Yesterdayのデモ段階での仮名です。
ポールは夢の中でこの曲を思いついたとのこと。
朝起きると完全な形でメロディーが頭の中にあったそうです。
すぐさま飛び起きてコードをつけてメモ。
しかしあまりにも完璧に頭にあったのでポールは既存の曲なんじゃないかと最後まで疑っていて、みんなに歌って聴かせては確かめて回ったそうです。
そんないかにもビートルズらしい逸話がある曲ですが、実はジョンレノンがかなり嫉妬していたそう。
この曲が収められているのはHelp!
ビートルズ2作目の映画のタイトルともなった表題曲。
ジョンにしてみれば「1作目のA Hard Day's NightもこのHelpもこの俺様の曲!
それがそのままアルバムタイトルで堂々の1曲目!」
ビートルズの頭目としてかなりの矜持があったことでしょう。
当初、YesterdayはそんなアルバムHelpのB面の最後から2番めに収められた2分程度の小曲。
少なくともジョンにとっては。
ポールがなんかまた小洒落たバラードを書いたらしいな〜くらいに思ってたはずです。
しかもYesterdayの後にアルバムのオーラスとして登場するのはジョンにシャウトが炸裂するロックンロール、Dizzy Miss Lizzy。
ジョンにしてみれば「最初も締めも俺がリードボーカル。まさに俺の最高傑作!」という感じでことさら眼中になかったはず。
しかしふたを開けてみれば大注目を浴びたのはポールのYesterday。
そのままビートルズの代表曲として今日に至ってしまう訳です。
ジョンはかなりへこんでいたらしく、「僕にはYesterdayがない」としきりにつぶやき、解散してからは「所詮君はYesterdayだけの男」と曲のなかでなじり、Imaginを書き上げたときは「やっとYesterdayに匹敵する曲が書けた!」と言ったとか。

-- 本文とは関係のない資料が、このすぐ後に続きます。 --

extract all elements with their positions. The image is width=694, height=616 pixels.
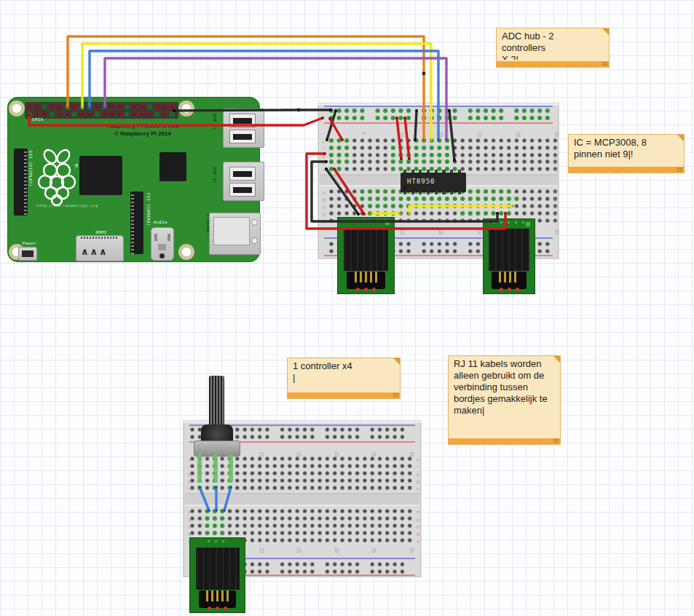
jumper-black-mid-1-end[interactable] xyxy=(414,138,417,141)
rj11-breakout-1[interactable] xyxy=(337,217,395,294)
jumper-red-rail-end[interactable] xyxy=(341,138,344,141)
ic-mcp3008-chip[interactable]: HT8950 xyxy=(401,173,466,191)
wire-yellow-long-end[interactable] xyxy=(511,205,514,208)
gpio-pin[interactable] xyxy=(34,104,39,109)
gpio-pin[interactable] xyxy=(170,111,175,117)
note-rj11-kabels[interactable]: RJ 11 kabels worden alleen gebruikt om d… xyxy=(448,355,561,445)
jumper-black-mid-2[interactable] xyxy=(449,111,454,160)
wire-yellow-short-end[interactable] xyxy=(398,212,401,215)
gpio-pin[interactable] xyxy=(102,104,107,109)
rj11-breakout-3[interactable] xyxy=(189,537,245,613)
wire-blue-pot-3[interactable] xyxy=(224,487,231,510)
note-text[interactable]: ADC hub - 2 controllers X 2| xyxy=(502,31,599,60)
csi-connector[interactable] xyxy=(130,191,143,254)
dsi-connector[interactable] xyxy=(14,149,28,216)
gpio-pin[interactable] xyxy=(170,104,175,109)
gpio-pin[interactable] xyxy=(117,111,122,117)
jumper-red-mid-2-end[interactable] xyxy=(403,117,406,119)
gpio-pin[interactable] xyxy=(65,111,70,117)
gpio-pin[interactable] xyxy=(87,104,92,109)
wire-blue-pot-3-end[interactable] xyxy=(229,486,232,489)
wire-black-wraparound-end[interactable] xyxy=(496,212,499,215)
gpio-pin[interactable] xyxy=(57,104,62,109)
gpio-pin[interactable] xyxy=(102,111,107,117)
gpio-pin[interactable] xyxy=(109,111,114,117)
hdmi-port[interactable]: ∧∧∧ xyxy=(76,235,124,261)
jumper-red-diag-end[interactable] xyxy=(363,213,366,216)
wire-bendpoint[interactable] xyxy=(422,72,426,76)
gpio-pin[interactable] xyxy=(42,111,47,117)
wire-orange-gpio-end[interactable] xyxy=(422,138,425,141)
jumper-red-diag[interactable] xyxy=(334,169,364,214)
gpio-pin[interactable] xyxy=(57,111,62,117)
gpio-pin[interactable] xyxy=(27,111,32,117)
gpio-pin[interactable] xyxy=(125,111,130,117)
gpio-pin[interactable] xyxy=(87,111,92,117)
jumper-red-diag-end[interactable] xyxy=(333,167,336,170)
wire-yellow-long-end[interactable] xyxy=(408,212,411,215)
gpio-pin[interactable] xyxy=(79,104,84,109)
note-resize-bar[interactable] xyxy=(288,392,400,398)
jumper-red-rail[interactable] xyxy=(330,119,342,140)
note-text[interactable]: IC = MCP3008, 8 pinnen niet 9|! xyxy=(574,137,674,165)
jumper-black-mid-1-end[interactable] xyxy=(415,109,418,112)
wire-black-5v-end[interactable] xyxy=(329,108,332,111)
wire-black-wraparound-end[interactable] xyxy=(325,160,328,163)
gpio-pin[interactable] xyxy=(140,111,145,117)
raspberry-pi-board[interactable]: GPIO Raspberry Pi Model 2 v1.1 © Raspber… xyxy=(7,97,260,262)
gpio-pin[interactable] xyxy=(162,111,167,117)
gpio-pin[interactable] xyxy=(34,111,39,117)
jumper-black-diag-end[interactable] xyxy=(357,213,360,216)
gpio-pin[interactable] xyxy=(147,104,152,109)
gpio-pin[interactable] xyxy=(162,104,167,109)
jumper-black-diag-end[interactable] xyxy=(325,167,328,170)
jumper-red-rail-end[interactable] xyxy=(328,117,331,120)
wire-bendpoint[interactable] xyxy=(297,108,301,112)
gpio-pin[interactable] xyxy=(109,104,114,109)
gpio-pin[interactable] xyxy=(117,104,122,109)
gpio-pin[interactable] xyxy=(42,104,47,109)
wire-blue-pot-1-end[interactable] xyxy=(198,486,201,489)
gpio-pin[interactable] xyxy=(50,111,55,117)
usb-port-top[interactable] xyxy=(223,108,264,148)
resize-grip-icon[interactable] xyxy=(602,62,607,66)
gpio-pin[interactable] xyxy=(95,104,100,109)
wire-blue-pot-2-end[interactable] xyxy=(215,486,218,489)
gpio-pin[interactable] xyxy=(147,111,152,117)
wire-blue-pot-2-end[interactable] xyxy=(215,509,218,512)
gpio-pin[interactable] xyxy=(72,104,77,109)
jumper-black-mid-2-end[interactable] xyxy=(448,109,451,112)
jumper-red-mid-1-end[interactable] xyxy=(400,157,403,160)
jumper-red-mid-1-end[interactable] xyxy=(395,117,398,119)
wire-red-wraparound-end[interactable] xyxy=(504,212,507,215)
gpio-pin[interactable] xyxy=(125,104,130,109)
jumper-black-mid-1[interactable] xyxy=(415,111,417,140)
gpio-pin[interactable] xyxy=(79,111,84,117)
jumper-black-diag[interactable] xyxy=(326,169,358,214)
note-adc-hub[interactable]: ADC hub - 2 controllers X 2| xyxy=(496,28,610,68)
jumper-black-rail-end[interactable] xyxy=(326,138,328,141)
wire-blue-pot-1-end[interactable] xyxy=(208,509,210,512)
gpio-pin[interactable] xyxy=(154,111,159,117)
wire-red-3v3-end[interactable] xyxy=(321,117,324,119)
wire-blue-gpio-end[interactable] xyxy=(437,138,440,141)
wire-blue-pot-3-end[interactable] xyxy=(223,509,226,512)
breadboard-holes[interactable] xyxy=(191,457,412,542)
note-resize-bar[interactable] xyxy=(569,167,684,173)
gpio-pin[interactable] xyxy=(132,111,137,117)
resize-grip-icon[interactable] xyxy=(553,439,559,443)
gpio-pin[interactable] xyxy=(154,104,159,109)
wire-yellow-gpio-end[interactable] xyxy=(430,138,433,141)
wire-yellow-short-end[interactable] xyxy=(370,212,373,215)
ethernet-port[interactable] xyxy=(209,213,261,255)
gpio-header[interactable] xyxy=(25,102,178,119)
resize-grip-icon[interactable] xyxy=(677,167,682,172)
note-ic-mcp3008[interactable]: IC = MCP3008, 8 pinnen niet 9|! xyxy=(568,134,685,173)
note-resize-bar[interactable] xyxy=(449,438,560,444)
gpio-pin[interactable] xyxy=(132,104,137,109)
power-micro-usb[interactable] xyxy=(18,247,37,261)
jumper-black-rail-end[interactable] xyxy=(334,109,337,112)
jumper-red-mid-2[interactable] xyxy=(405,118,409,159)
wire-purple-gpio-end[interactable] xyxy=(445,138,448,141)
gpio-pin[interactable] xyxy=(95,111,100,117)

またライブではポール一人で歌うことが多く、その間他のメンバーは捌けています。
まさに独壇場。
歌が終わって戻ってきたときにジョンが「サンキュー、リンゴ!」とかなり嫌みなジョークをとばしています。
これはたしかアンソロジー2に収録されているはず。
アルバムHelpはビートルズの転換期と言われており、これを境に彼らはアイドルグループとしての皮を脱ぎ捨て革新的な音楽家集団に変わっていきます。
リボルバーやサージェントペパーに代表されるサイケデリック期の大きな原動力はポール。
ジョンが絶対的な中心だった初期からポールの発言権が増していく中期へ。
ジョンを本気でへこませたポールの渾身の一曲、Yesterday。
この後のビートルズの変化を象徴するような曲だと思います。